• **EXERCISE**: The word "nuestra" appears in some lines of the listing below; report how many such lines there are, and nothing else.

• **MATERIAL FOR THE TASK**:

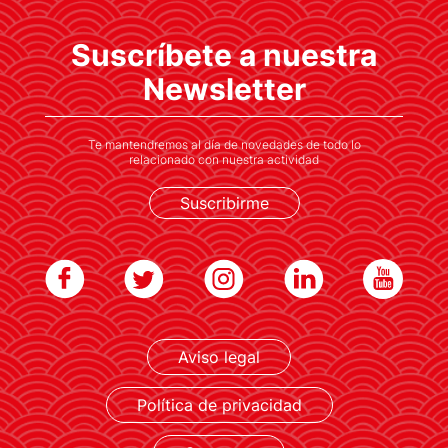
El galardón, uno de los máximos
Suscríbete a nuestra
reconocimientos culturales, fue concedido
en 2024 por su labor de acercar a España la
Newsletter
cultura japonesa
Te mantendremos al día de novedades de todo lo
relacionado con nuestra actividad
Suscribirme
Aviso legal
LEER MÁS
Política de privacidad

• **FINAL ANSWER**: 2